Remove constraint that zip64 field values be greater than 0
Fixes #318
Changes proposed in this PR
In ZIP64 archives, certain standard values (like compressed and uncompressed file sizes, and offsets within the archive) are set to 0xFFFFFFFF, and actual values are provided in the ZIP64 extra fields. The code was requiring these values be > 0. If a value was 0, the non-ZIP64 value was returned (0xFFFFFFFF), and thus almost guaranteed to be incorrect.
This patch removes that test for compressedSize, uncompressedSize, and relativeOffsetOfLocalHeader. While it’s unlikely for a file to have zero length, it’s not impossible, and it’s very likely for a local header to be at offset 0.
Tests performed
I tested this by seeing if I could iterate over the entries of the file in the referenced bug. Before, the iterator would immediately return nothing, now it returns the expected three entries. I didn’t want to add the referenced file to the repo, and wasn’t sure of the best way to add this test.

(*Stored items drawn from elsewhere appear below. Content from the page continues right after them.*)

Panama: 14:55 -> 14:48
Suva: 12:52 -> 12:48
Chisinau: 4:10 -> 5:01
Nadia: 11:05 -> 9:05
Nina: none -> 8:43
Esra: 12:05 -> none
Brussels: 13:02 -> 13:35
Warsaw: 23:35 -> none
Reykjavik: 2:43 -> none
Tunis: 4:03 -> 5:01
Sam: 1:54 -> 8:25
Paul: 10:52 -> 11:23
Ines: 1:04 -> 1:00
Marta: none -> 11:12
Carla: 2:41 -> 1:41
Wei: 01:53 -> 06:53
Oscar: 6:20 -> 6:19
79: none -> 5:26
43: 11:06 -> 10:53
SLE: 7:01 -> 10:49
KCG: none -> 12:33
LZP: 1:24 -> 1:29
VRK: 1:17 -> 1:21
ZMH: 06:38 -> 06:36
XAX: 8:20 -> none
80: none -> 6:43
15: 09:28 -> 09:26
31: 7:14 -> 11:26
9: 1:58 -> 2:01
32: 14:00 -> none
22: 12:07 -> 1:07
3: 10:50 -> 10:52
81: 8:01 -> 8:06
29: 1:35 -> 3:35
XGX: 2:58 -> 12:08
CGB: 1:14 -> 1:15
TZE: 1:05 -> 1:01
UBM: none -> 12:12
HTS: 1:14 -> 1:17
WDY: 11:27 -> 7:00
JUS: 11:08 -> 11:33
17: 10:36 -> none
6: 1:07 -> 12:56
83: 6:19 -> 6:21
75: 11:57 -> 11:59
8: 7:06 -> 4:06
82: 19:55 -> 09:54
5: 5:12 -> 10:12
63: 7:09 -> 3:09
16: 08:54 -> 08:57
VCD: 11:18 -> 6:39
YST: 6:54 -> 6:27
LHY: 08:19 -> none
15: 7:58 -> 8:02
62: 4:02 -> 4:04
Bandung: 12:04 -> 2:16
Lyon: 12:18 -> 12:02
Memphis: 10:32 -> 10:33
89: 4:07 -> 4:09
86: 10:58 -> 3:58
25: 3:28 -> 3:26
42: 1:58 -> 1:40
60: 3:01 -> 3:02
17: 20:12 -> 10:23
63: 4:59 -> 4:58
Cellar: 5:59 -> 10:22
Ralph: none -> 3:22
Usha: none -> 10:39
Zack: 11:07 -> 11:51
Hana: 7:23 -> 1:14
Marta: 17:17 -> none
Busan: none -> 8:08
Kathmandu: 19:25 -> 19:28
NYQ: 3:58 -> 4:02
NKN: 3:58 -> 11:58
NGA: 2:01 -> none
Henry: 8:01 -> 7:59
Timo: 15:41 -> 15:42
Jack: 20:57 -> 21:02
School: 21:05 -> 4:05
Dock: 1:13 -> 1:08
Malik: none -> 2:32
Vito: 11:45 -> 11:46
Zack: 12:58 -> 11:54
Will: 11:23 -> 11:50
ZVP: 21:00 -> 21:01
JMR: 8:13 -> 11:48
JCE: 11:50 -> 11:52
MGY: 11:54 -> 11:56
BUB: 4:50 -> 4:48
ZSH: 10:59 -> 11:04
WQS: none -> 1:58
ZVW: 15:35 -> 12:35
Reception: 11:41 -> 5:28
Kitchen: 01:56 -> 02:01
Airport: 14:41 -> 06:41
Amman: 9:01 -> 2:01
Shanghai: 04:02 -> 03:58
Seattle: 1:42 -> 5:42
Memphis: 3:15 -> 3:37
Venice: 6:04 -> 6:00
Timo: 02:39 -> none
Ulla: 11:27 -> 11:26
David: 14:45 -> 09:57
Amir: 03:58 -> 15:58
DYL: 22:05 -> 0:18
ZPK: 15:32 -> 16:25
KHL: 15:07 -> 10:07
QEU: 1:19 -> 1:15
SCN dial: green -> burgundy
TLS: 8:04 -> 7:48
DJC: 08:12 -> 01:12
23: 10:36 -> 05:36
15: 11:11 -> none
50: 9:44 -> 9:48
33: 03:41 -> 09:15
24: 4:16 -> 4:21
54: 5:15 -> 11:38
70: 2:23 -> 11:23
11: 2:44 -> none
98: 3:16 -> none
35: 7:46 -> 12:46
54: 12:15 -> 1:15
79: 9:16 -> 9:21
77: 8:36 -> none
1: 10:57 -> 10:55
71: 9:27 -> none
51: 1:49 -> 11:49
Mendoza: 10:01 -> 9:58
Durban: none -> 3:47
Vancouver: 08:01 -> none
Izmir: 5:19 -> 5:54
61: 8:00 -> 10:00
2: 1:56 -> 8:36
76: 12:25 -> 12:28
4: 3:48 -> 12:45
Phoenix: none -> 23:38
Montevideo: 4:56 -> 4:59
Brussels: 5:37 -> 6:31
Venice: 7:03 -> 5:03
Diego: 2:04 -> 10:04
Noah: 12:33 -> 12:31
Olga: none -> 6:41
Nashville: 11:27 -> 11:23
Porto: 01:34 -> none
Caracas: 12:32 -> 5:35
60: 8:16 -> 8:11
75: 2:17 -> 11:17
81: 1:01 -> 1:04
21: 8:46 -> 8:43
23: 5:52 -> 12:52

Further info for the reviewer
None.
Open Issues
None.
Thanks for looking into this issue.
There seem to be archives that require those size > 0 safe guards though (e.g. testExtractCompressedZIP64Entries fails for me). I haven't looked into the details, but simply removing those constraints won't work.
There seem to be archives that require those
size > 0safe guards though (e.g.testExtractCompressedZIP64Entriesfails for me). I haven't looked into the details, but simply removing those constraints won't work.
How do you create testExtractCompressedZIP64Entries.zip? It doesn't look like a valid ZIP64 file. macOS can unzip it, but testing the archive reveals issues:
% unzip -vT testExtractCompressedZIP64Entries.zip
note: didn't find end-of-central-dir signature at end of central dir.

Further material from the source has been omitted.